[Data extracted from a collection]
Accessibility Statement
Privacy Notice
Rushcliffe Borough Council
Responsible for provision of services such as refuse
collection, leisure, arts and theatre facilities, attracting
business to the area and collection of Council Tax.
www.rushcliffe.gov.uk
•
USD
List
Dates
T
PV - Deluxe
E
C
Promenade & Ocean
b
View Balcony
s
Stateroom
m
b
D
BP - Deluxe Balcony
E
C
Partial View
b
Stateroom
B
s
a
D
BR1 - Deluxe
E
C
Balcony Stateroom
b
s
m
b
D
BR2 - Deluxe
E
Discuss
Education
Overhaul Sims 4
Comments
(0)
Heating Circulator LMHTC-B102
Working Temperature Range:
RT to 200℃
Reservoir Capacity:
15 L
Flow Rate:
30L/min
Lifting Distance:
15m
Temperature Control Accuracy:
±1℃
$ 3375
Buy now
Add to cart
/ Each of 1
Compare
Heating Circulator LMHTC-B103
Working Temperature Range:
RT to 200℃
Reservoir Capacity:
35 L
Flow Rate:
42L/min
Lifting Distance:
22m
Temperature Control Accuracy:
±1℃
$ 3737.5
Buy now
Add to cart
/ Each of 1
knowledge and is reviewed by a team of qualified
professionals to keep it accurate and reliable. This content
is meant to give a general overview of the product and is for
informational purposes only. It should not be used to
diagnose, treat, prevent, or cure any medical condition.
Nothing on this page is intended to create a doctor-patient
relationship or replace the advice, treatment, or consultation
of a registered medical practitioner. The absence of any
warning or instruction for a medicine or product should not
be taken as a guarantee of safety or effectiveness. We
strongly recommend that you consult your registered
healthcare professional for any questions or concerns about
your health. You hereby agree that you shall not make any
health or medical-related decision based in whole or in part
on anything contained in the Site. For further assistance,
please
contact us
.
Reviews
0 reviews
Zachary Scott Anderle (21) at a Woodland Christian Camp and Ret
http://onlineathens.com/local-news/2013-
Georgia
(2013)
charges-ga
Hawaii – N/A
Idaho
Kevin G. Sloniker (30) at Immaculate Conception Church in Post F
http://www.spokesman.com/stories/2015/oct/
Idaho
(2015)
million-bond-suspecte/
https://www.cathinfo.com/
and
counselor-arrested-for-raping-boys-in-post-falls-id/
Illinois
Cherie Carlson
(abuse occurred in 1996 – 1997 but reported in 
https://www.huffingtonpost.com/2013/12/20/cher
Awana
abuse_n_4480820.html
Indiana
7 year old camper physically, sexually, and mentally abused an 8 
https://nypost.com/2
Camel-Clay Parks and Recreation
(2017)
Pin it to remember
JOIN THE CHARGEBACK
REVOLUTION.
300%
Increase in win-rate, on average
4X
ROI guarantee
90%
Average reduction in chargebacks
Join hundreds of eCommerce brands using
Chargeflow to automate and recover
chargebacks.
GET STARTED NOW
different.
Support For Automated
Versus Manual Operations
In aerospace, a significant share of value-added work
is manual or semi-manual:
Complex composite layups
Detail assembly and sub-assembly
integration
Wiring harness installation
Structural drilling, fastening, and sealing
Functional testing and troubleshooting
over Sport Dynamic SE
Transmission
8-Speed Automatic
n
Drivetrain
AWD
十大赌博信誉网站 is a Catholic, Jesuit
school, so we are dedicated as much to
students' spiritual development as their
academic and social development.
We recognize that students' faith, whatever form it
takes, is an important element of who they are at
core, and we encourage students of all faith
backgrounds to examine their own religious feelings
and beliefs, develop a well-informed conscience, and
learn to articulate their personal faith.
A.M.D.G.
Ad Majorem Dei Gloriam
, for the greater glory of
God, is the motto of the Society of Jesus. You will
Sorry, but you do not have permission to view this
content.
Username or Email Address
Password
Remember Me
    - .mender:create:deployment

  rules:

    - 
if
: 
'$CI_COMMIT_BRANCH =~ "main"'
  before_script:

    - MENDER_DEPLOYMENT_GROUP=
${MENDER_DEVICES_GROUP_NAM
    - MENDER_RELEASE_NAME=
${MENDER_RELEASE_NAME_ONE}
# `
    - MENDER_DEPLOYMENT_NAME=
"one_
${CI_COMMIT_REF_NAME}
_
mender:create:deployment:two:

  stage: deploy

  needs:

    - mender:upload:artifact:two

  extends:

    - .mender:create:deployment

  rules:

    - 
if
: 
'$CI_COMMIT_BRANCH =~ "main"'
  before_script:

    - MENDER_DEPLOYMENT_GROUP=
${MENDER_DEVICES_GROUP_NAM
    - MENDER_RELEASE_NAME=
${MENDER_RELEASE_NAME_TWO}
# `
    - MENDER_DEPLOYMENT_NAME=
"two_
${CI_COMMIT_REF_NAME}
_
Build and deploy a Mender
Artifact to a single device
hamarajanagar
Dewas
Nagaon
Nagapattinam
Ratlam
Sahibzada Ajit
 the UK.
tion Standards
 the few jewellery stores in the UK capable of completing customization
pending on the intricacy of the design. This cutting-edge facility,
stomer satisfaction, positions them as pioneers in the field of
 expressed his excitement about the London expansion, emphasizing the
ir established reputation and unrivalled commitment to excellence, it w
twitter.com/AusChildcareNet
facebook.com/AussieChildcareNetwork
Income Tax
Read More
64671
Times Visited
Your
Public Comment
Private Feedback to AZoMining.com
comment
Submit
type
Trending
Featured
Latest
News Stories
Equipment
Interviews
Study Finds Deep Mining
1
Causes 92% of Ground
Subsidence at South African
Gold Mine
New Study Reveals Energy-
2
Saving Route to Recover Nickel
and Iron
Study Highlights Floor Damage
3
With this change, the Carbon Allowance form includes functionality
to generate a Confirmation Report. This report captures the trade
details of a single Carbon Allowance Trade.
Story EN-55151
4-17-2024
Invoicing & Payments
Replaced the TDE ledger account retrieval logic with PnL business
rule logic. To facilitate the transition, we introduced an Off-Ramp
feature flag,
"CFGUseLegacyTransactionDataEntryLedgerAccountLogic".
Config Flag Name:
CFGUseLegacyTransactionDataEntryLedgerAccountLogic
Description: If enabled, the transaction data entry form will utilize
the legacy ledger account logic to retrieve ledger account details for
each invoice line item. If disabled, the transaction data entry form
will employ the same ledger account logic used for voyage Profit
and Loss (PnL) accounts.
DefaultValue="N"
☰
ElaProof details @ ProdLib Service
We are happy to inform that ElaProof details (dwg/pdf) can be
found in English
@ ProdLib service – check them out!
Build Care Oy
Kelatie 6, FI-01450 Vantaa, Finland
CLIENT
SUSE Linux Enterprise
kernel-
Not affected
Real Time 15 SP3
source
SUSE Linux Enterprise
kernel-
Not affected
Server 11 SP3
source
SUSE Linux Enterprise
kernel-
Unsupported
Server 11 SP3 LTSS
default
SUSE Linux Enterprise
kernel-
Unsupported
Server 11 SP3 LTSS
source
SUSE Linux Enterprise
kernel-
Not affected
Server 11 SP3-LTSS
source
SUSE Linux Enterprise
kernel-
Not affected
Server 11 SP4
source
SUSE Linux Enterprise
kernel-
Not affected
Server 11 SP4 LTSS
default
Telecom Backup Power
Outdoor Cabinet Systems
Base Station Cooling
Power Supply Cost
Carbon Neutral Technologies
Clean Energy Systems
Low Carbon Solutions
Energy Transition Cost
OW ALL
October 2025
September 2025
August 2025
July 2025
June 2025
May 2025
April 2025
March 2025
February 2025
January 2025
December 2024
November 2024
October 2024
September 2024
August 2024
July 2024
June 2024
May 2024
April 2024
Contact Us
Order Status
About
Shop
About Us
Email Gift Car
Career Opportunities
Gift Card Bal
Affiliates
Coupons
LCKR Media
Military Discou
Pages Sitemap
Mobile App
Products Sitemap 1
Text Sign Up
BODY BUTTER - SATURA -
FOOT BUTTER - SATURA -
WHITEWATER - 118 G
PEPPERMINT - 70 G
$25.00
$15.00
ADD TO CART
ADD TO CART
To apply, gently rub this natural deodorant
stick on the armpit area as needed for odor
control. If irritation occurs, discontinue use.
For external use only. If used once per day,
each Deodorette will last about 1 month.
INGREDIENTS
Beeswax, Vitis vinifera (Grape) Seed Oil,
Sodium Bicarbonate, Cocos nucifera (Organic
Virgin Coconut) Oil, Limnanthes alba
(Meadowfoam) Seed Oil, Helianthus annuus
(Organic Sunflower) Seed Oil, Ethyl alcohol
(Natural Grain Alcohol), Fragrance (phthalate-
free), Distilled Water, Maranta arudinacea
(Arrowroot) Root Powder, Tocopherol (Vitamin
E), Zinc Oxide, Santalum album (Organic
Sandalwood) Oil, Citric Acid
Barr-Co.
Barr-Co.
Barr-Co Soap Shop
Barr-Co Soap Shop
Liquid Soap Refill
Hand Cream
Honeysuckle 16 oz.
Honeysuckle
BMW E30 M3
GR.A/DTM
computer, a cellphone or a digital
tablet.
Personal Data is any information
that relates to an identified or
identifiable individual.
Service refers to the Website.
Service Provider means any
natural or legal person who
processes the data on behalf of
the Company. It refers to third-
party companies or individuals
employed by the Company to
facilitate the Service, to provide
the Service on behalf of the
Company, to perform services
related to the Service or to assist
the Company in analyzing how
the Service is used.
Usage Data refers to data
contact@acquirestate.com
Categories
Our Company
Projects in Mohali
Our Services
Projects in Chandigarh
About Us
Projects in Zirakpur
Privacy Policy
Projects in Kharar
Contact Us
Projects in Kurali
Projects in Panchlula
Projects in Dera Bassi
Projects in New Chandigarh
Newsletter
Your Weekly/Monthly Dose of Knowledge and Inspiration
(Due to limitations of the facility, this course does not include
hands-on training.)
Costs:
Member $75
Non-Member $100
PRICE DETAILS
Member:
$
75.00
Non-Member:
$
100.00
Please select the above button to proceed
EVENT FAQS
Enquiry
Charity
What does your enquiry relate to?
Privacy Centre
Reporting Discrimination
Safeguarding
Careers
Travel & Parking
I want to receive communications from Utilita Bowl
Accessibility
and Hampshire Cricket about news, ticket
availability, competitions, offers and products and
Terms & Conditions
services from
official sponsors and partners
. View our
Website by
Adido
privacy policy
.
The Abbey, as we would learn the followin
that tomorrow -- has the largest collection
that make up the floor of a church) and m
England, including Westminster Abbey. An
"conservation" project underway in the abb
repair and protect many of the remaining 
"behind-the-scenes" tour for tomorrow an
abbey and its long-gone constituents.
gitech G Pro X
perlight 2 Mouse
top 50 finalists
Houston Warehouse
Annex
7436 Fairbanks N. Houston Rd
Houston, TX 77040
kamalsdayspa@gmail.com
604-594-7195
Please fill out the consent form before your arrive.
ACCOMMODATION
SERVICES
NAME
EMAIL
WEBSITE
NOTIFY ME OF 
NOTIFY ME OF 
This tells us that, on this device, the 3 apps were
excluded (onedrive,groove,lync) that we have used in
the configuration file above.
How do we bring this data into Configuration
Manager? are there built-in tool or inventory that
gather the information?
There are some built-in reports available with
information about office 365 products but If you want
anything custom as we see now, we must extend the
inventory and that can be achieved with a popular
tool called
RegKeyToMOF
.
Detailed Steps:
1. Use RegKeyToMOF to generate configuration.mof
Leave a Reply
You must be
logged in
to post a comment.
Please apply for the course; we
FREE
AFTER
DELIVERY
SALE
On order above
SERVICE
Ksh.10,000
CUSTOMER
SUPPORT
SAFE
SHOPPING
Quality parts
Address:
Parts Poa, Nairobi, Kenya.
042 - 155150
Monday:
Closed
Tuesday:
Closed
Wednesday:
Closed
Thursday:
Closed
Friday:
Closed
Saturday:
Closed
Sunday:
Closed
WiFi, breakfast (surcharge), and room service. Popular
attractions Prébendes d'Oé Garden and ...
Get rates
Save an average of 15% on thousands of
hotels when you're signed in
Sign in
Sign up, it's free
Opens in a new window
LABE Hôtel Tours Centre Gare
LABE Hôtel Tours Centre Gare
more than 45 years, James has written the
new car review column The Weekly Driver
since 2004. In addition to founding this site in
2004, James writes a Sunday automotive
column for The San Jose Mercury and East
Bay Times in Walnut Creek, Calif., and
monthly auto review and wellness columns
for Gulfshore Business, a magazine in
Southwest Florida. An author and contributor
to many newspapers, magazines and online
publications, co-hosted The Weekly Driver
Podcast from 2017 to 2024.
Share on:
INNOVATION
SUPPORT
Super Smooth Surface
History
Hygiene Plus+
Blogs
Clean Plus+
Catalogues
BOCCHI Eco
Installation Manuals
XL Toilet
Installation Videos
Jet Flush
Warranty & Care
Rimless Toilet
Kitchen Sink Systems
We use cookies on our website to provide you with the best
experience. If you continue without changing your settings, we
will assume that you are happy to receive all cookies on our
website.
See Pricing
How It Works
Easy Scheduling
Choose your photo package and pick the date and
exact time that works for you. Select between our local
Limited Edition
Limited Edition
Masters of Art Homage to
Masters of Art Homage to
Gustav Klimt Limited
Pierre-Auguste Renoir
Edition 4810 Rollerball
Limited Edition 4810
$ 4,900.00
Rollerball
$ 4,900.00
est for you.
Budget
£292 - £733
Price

PROBLEM TO SOLVE: Go through the records above. Copy each line in which the string "SATURA" appears.

EXERCISE RESULT:
BODY BUTTER - SATURA -
FOOT BUTTER - SATURA -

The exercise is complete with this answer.